_Data in this exercise:_

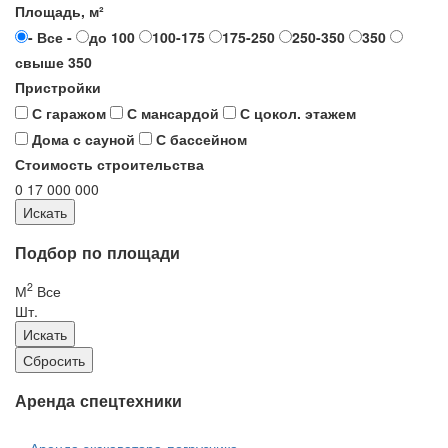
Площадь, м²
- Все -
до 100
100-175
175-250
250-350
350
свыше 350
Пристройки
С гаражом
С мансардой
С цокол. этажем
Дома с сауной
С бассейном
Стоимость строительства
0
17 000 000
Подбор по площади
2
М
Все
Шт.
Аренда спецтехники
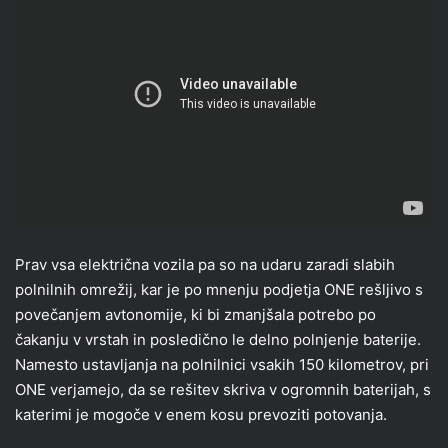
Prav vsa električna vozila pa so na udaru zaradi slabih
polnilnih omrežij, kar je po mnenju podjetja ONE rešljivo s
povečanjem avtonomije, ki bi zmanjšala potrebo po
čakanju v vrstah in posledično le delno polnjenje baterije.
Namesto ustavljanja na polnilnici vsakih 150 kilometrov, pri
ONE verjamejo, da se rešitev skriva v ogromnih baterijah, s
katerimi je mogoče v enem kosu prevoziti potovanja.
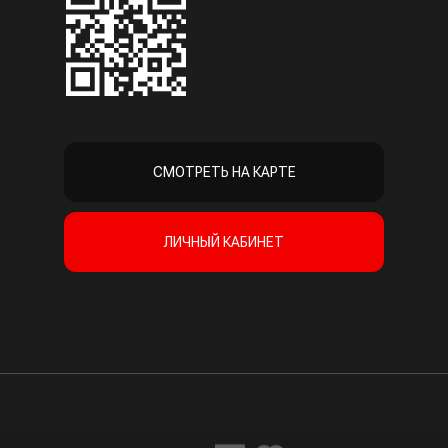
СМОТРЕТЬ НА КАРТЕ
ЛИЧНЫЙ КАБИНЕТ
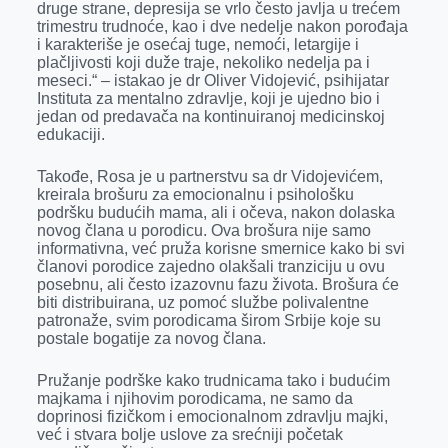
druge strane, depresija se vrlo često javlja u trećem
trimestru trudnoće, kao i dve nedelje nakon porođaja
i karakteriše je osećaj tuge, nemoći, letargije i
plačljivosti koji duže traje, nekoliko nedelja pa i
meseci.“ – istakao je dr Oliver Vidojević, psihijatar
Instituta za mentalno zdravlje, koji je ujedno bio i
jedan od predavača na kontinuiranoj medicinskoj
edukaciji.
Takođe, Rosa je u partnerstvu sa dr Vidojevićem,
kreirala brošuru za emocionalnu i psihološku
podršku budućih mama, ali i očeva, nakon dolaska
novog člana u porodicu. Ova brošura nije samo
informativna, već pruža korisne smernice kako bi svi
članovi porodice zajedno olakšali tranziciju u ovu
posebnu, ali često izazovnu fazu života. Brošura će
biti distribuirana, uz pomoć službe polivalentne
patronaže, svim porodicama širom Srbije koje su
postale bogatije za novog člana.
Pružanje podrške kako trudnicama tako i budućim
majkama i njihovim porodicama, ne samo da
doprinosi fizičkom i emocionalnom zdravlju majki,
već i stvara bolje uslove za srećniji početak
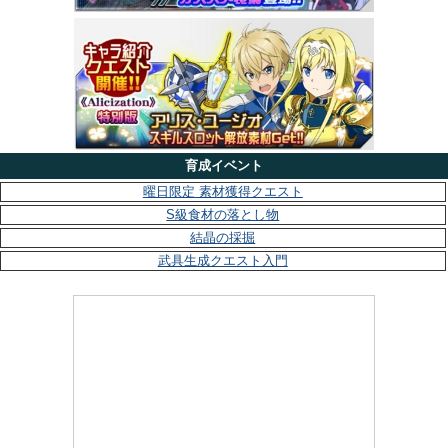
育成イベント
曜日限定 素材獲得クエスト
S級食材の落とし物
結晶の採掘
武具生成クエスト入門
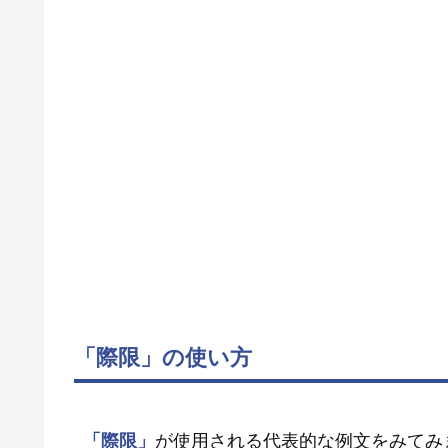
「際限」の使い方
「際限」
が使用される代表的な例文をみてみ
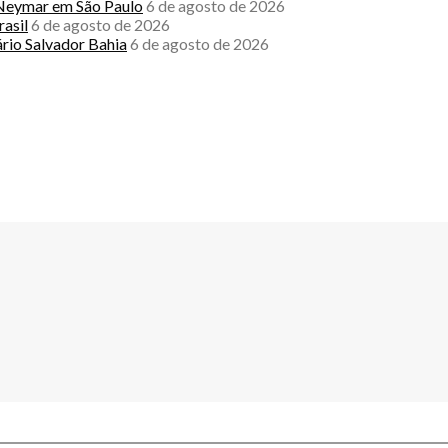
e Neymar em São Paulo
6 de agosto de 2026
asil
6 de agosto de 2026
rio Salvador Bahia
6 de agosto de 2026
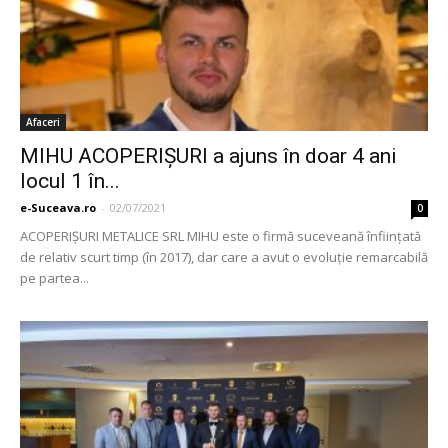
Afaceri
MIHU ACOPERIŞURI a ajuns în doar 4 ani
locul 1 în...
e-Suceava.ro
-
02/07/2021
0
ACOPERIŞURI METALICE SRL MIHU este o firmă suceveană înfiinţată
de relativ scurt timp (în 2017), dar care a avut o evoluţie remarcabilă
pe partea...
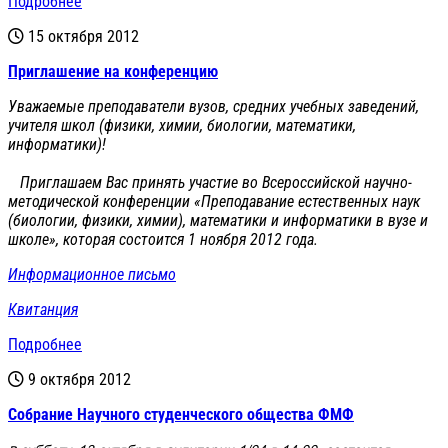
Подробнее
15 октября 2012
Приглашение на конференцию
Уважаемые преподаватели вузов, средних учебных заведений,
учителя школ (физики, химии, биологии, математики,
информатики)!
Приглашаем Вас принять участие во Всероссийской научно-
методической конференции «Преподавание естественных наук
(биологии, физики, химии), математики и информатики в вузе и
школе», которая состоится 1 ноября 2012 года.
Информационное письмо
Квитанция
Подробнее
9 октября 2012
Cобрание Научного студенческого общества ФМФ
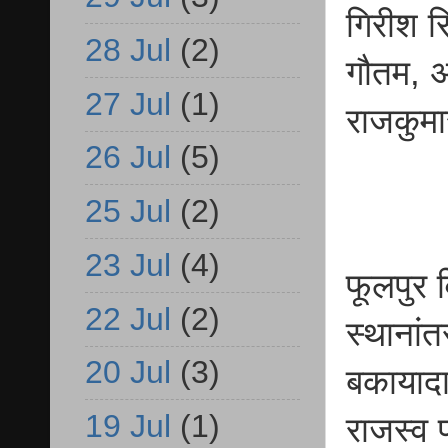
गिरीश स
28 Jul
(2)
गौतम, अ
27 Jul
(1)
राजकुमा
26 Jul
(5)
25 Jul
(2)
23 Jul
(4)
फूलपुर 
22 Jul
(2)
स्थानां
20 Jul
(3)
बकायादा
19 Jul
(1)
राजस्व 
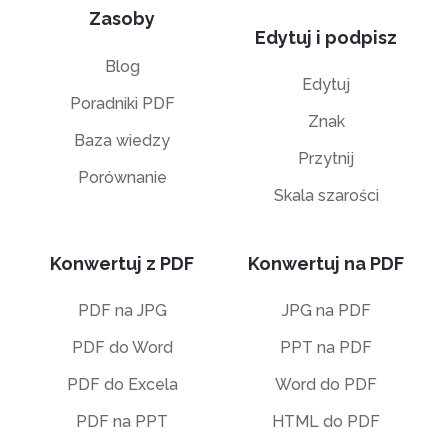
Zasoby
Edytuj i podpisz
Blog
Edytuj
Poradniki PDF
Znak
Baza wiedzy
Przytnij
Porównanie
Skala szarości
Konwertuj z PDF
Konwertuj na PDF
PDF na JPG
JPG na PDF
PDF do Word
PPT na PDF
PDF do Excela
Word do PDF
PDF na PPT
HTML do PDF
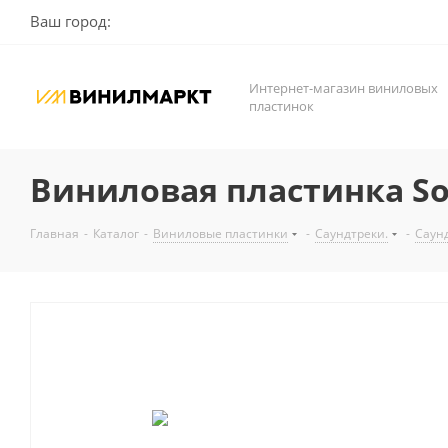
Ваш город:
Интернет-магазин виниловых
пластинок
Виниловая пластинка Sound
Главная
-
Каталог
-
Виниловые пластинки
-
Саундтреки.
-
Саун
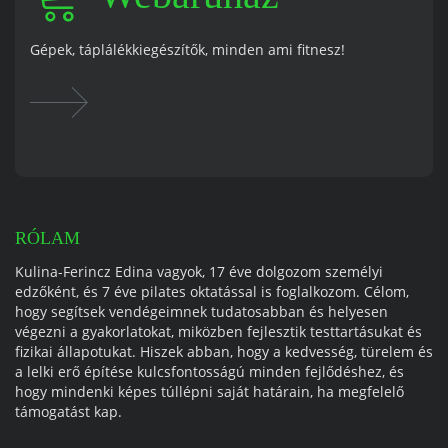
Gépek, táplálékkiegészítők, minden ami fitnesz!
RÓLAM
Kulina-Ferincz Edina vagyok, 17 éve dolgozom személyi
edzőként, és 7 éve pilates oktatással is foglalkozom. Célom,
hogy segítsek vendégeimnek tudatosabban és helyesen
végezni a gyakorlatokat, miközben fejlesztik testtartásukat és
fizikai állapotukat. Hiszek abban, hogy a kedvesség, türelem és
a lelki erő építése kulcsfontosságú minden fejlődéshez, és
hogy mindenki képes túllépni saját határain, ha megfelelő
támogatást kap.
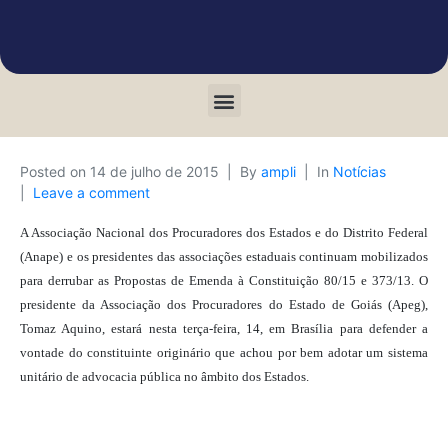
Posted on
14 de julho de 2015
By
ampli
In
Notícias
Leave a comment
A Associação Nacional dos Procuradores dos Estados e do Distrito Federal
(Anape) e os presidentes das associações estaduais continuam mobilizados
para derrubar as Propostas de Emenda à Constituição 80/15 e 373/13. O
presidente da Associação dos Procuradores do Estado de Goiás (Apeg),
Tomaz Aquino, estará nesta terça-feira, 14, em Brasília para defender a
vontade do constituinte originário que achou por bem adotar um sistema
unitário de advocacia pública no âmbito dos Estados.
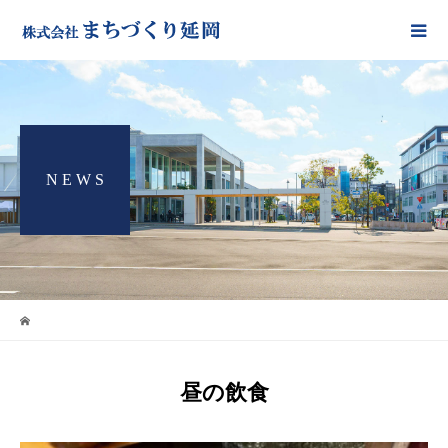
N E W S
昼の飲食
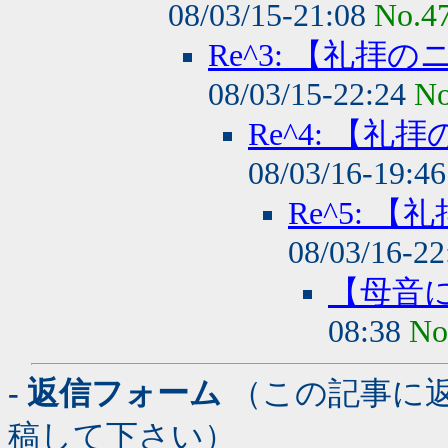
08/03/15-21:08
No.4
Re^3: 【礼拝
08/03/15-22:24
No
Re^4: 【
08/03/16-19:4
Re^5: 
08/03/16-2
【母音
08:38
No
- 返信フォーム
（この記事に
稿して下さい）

_Exercise objective:_ With "često" as the word to match, copy each line of the records that has it.

_Task solution:_
druge strane, depresija se vrlo često javlja u trećem
posebnu, ali često izazovnu fazu života. Brošura će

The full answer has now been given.